Gay rights activists vowed Thursday to step up political pressure on the White House over President Obama’s refusal to sign a nondiscrimination executive order, with some decrying the decision as an attempt to avoid controversy before the November election.
One prominent liberal donor said he would spend $100,000 to fund a “We Can’t Wait” campaign targeting Obama, a takeoff on the president’s own slogan for his efforts to use administrative actions as end runs around what he has termed an obstructionist Congress. The donor’s money will be used to fly victims of discrimination at federal contractors to Washington to confront Obama and his aides and gin up public attention.
The dispute opened up an unexpected election-year rift between the president and a loyal political constituency that has scored historic victories from his White House – namely the repeal of the military’s “don’t ask, don’t tell” policy and the administration’s decision to stop advocating for the Defense of Marriage Act.

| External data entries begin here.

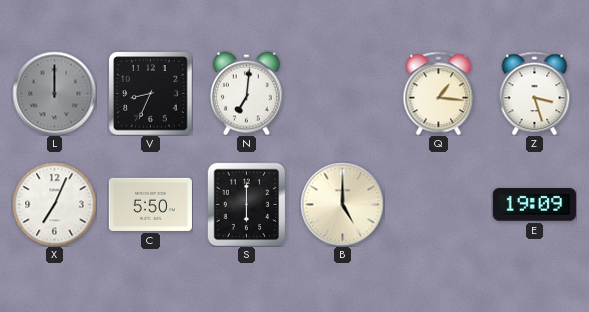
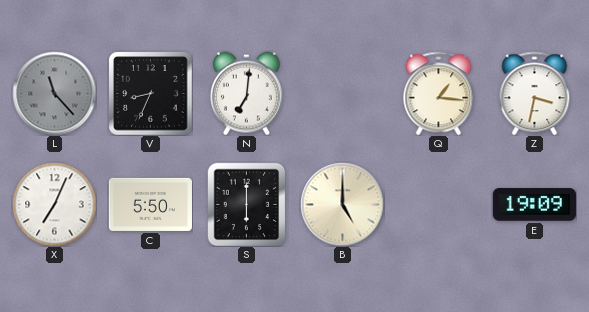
L: 12:00 -> 11:23
Z: 3:27 -> 3:32
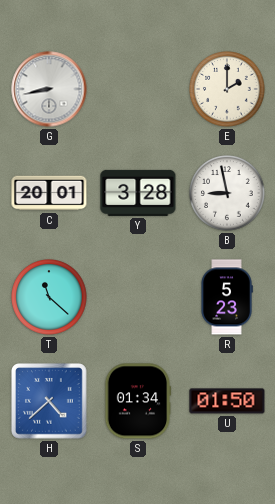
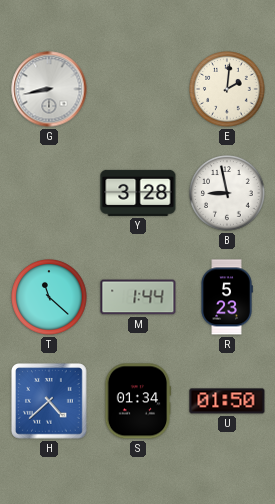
E: 2:00 -> 2:01
C: 20:01 -> none
M: none -> 1:44
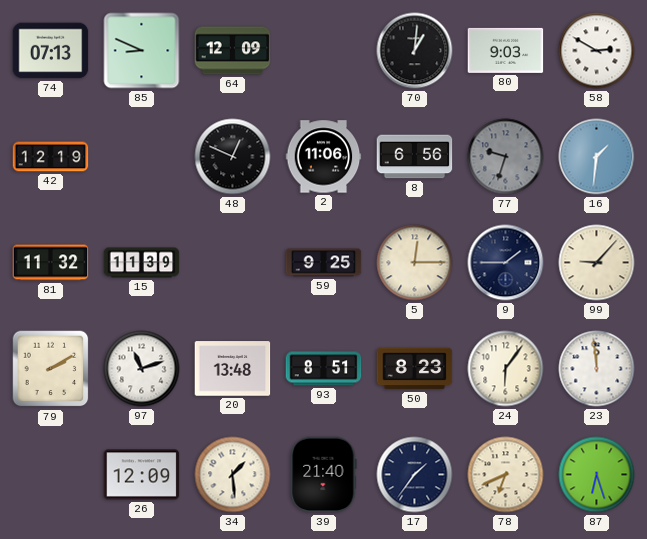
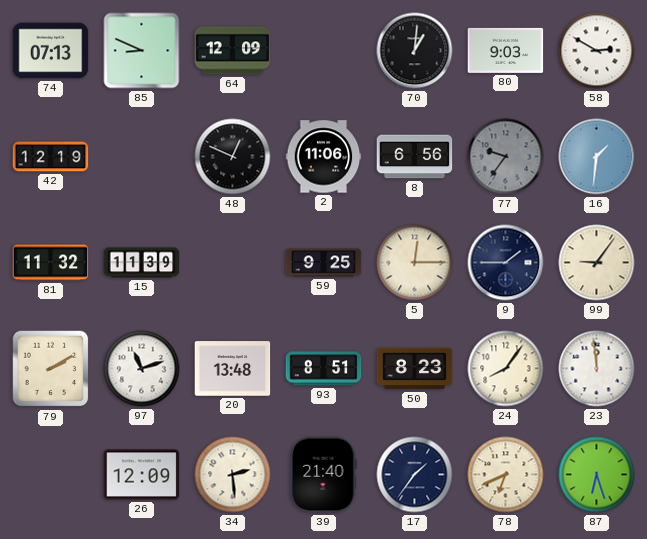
77: 9:33 -> 9:36
99: 9:07 -> 9:06
24: 6:06 -> 8:06
34: 1:29 -> 2:29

Those actions helped trigger an outpouring of financial support from gay donors for Obama’s reelection campaign. But some activists said Thursday that the White House’s decision on the nondiscrimination order — coupled with the president’s unwillingness to fully embrace gay-marriage rights — threaten to dampen enthusiasm.
“This isn’t a broken promise President Obama can blame on Congress,” said Jonathan Lewis, son of billionaire Democratic benefactor Peter Lewis and the funder of the new effort to pressure the White House on the executive order.
“He has not been able to provide a single valid reason for why he is now refusing to sign the executive order protecting LGBT workers,” the younger Lewis added, referring to lesbian, gay, bisexual and transgender people. “It has become increasingly clear that this decision is based on cowardice rather than principled leadership.”
The order would prohibit discrimination by federal contractors on the basis of sexual orientation or gender identity. It has become a major focus for gay-rights groups.
But in recent weeks activists began to worry that the White House might opt against approval. Democratic strategists are wary of any new policies that could be attacked by conservatives as anti-business, and stepping out on gay rights in the heat of an election campaign risks handing likely Republican nominee Mitt Romney a rallying point to energize the evangelicals he has thus far struggled to inspire.
Advocates were informed of Obama’s decision in a tense private meeting Wednesday with top aides Valerie Jarrett and Cecilia Munoz. The officials said the president would not sign the order “at this time” but was instead focused on pushing for passage of the federal Employment Non-Discrimination Act, according to several attendees.
The White House aides did not seem to rule out a possible change of heart. They said the administration wanted to further study the issue and its impact on businesses and workers — an assertion interpreted by activists as a “kick-the-can” approach to avoid inflaming pre-election criticism.